Ne vous inquiétez pas. Nous y avons déjà pensé...

Vous visez une fusion dans les camions. Mais vous venez de prolonger le contrat du président de Scania pourtant très réticent à un mariage. Comment doit on interpréter votre décision ?

Nos marques sont dirigées de manière très indépendante. Regardez Audi, Lamborghini, Bentley, Skoda ou autres, elles ont toutes leur propre directoire, leur propre développement, leur propre design, un réseau de distribution spécifique. Mais on utilise des modules communs. On n'a pas besoin de fusion pour profiter des synergies. On ne fera pas des trois groupes une société. Notre stratégie consiste à jouer la carte des marques, tout en économisant dans la technique et les achats. Il serait déraisonnable de ne pas garder à bord Leif Östling qui a fait de Scania la marque la plus rentable du secteur.

Lors de l'assemblée générale des actionnaires de MAN, Ferdinand Piëch, président du conseil de surveillance, a insisté sur les synergies possibles entre la filiale brésilienne de camions de Volkswagen et MAN, notamment dans les moteurs et les composants. Les moteurs de MAN vont donc bientôt remplacer ceux de Freightliner dans les camions Volkswagen ?
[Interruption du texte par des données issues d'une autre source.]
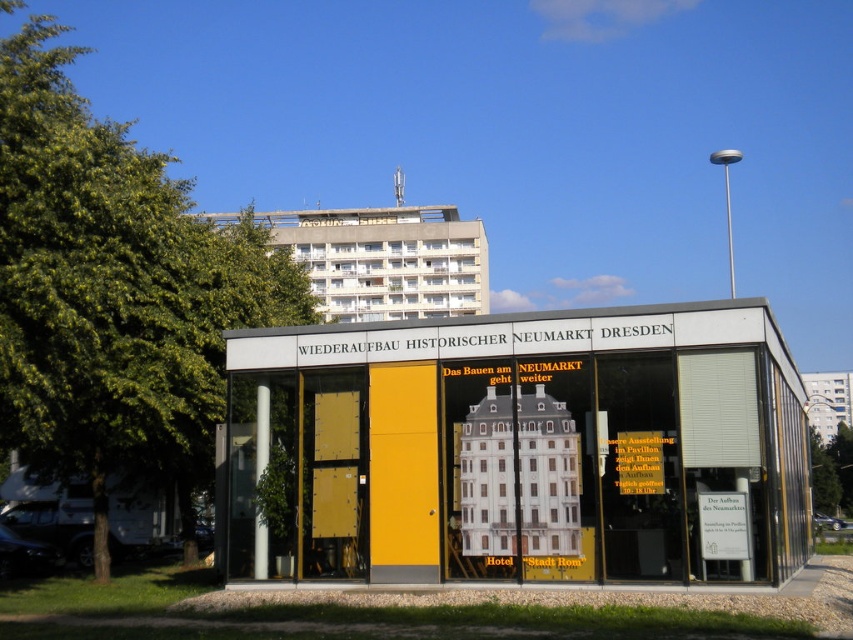 Is green leafy tree at left closer to camera compared to green leafy tree at lower right?

Yes.

Locate an element on the screen. This screenshot has width=853, height=640. green leafy tree at left is located at coordinates (112, 289).

Is green leafy tree at left to the left of green leafy tree at upper left from the viewer's perspective?

Indeed, green leafy tree at left is positioned on the left side of green leafy tree at upper left.

Between green leafy tree at left and green leafy tree at upper left, which one appears on the right side from the viewer's perspective?

green leafy tree at upper left

Image resolution: width=853 pixels, height=640 pixels. Find the location of `green leafy tree at left`. green leafy tree at left is located at coordinates [112, 289].

Can you confirm if green leafy tree at lower right is positioned to the right of green leafy tree at upper left?

Incorrect, green leafy tree at lower right is not on the right side of green leafy tree at upper left.

This screenshot has height=640, width=853. I want to click on green leafy tree at lower right, so pos(831,470).

Between point (820, 483) and point (839, 500), which one is positioned behind?

The point (839, 500) is behind.

You are a GUI agent. You are given a task and a screenshot of the screen. Output one action in this format:
    pyautogui.click(x=<x>, y=<y>)
    Task: Click on the green leafy tree at lower right
    The height and width of the screenshot is (640, 853).
    Given the screenshot: What is the action you would take?
    pyautogui.click(x=831, y=470) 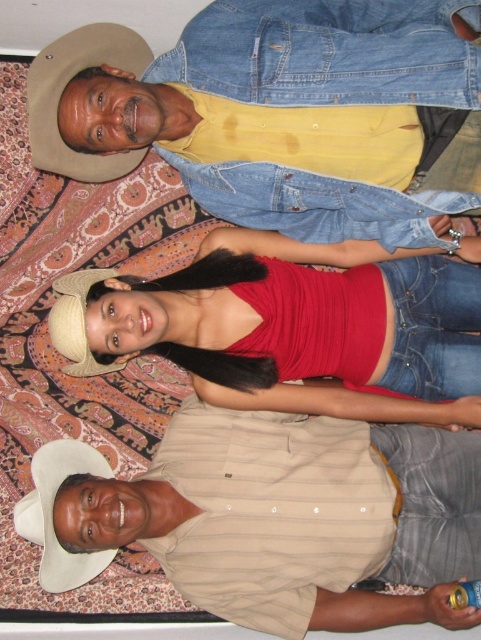 Question: Which point is closer to the camera?

Choices:
 (A) (295, 68)
 (B) (52, 116)
 (C) (477, 310)
 (D) (330, 515)

Answer: (A)

Question: Which object appears closest to the camera in this image?

Choices:
 (A) suede-like tan cowboy hat at upper left
 (B) matte red tank top at center

Answer: (A)

Question: Which of the following is the closest to the observer?

Choices:
 (A) (139, 58)
 (B) (238, 465)

Answer: (A)

Question: Is tan striped shirt at lower center to the left of matte red tank top at center from the viewer's perspective?

Choices:
 (A) no
 (B) yes

Answer: (B)

Question: From the image, what is the correct spatial relationship of tan striped shirt at lower center in relation to suede-like tan cowboy hat at upper left?

Choices:
 (A) left
 (B) right

Answer: (B)

Question: Is denim jacket at upper center smaller than matte red tank top at center?

Choices:
 (A) yes
 (B) no

Answer: (B) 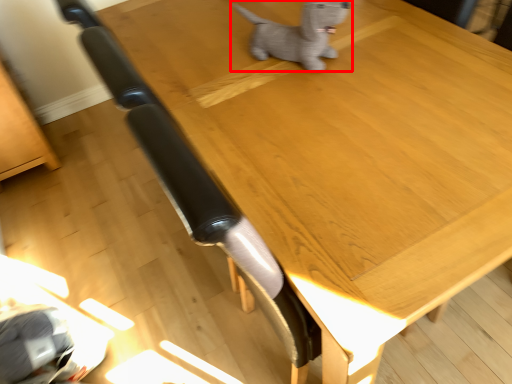 Question: Considering the relative positions of dog (annotated by the red box) and furniture in the image provided, where is dog (annotated by the red box) located with respect to the staircase?

Choices:
 (A) left
 (B) right

Answer: (B) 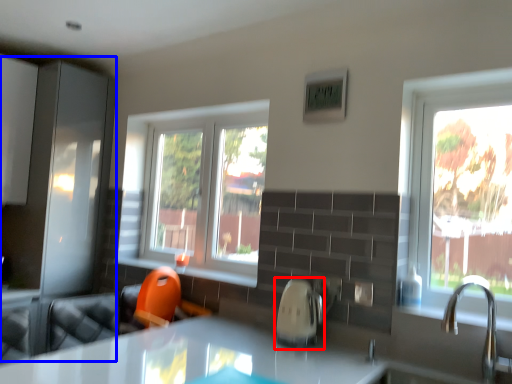 Question: Which of the following is the closest to the observer, appliance (highlighted by a red box) or screen door (highlighted by a blue box)?

Choices:
 (A) appliance
 (B) screen door

Answer: (A) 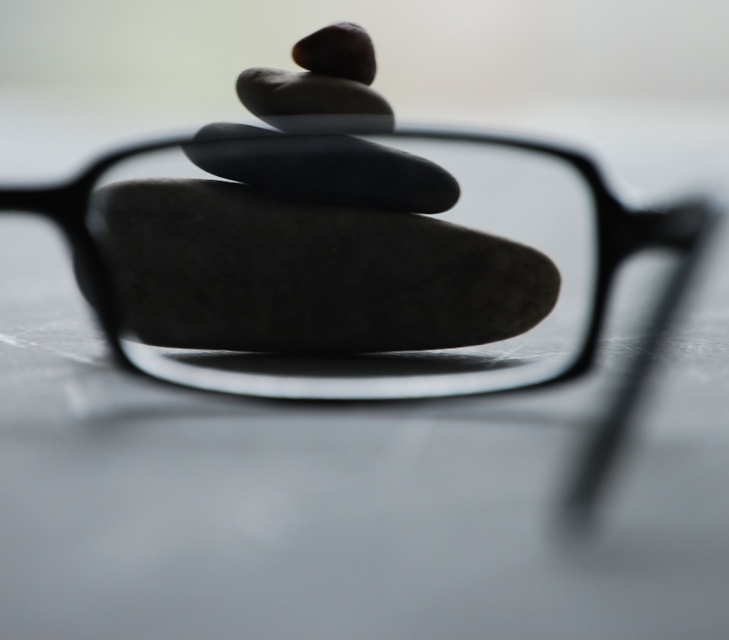 This screenshot has width=729, height=640. I want to click on black matte glasses at center, so click(389, 355).

Can you confirm if black matte glasses at center is wider than smooth gray rock at center?

Indeed, black matte glasses at center has a greater width compared to smooth gray rock at center.

Is point (79, 301) behind point (262, 323)?

Yes, point (79, 301) is behind point (262, 323).

Identify the location of black matte glasses at center. The image size is (729, 640). (389, 355). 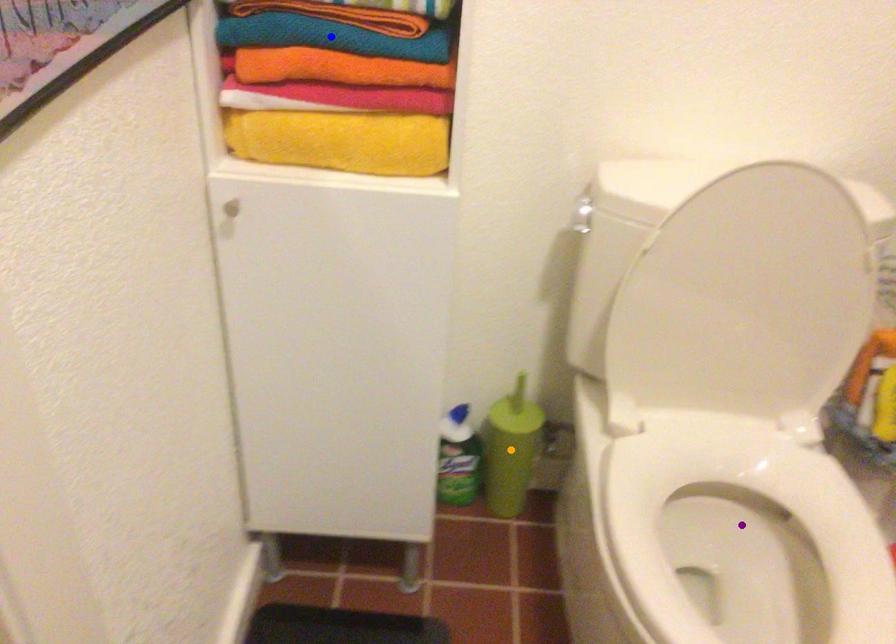 Order these from nearest to farthest:
A) purple point
B) orange point
C) blue point

orange point, purple point, blue point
Cela prendra du temps car comme pour les voitures, les changements se font avec les nouvelles générations de produits. Quand nous avons repris Skoda, les moteurs du groupe Volkswagen ont été progressivement intégrés aux nouveaux modèles. Ce sera également le cas sur les poids lourds.

Depuis longtemps, vous cherchez une solution pour votre filiale brésilienne. Vous venez de passer une semaine sur place. Peut-on s'imaginer que MAN, qui n'est pas encore présent en Amérique du Sud, reprenne finalement la division poids lourds de Volkswagen ?

C'est évidemment une variante possible.

Une alternative logique puisque Ferdinand Piëch a défini Scania comme la Rolls du camion, MAN comme du bon milieu de gamme et Volkswagen comme de l'entrée de gamme tout en se prononçant clairement contre un démantèlement de MAN. Cela pourrait donc arriver bientôt ?

Je ne vous dirai pas quels délais nous nous sommes fixés, mais il n'y a pas urgence.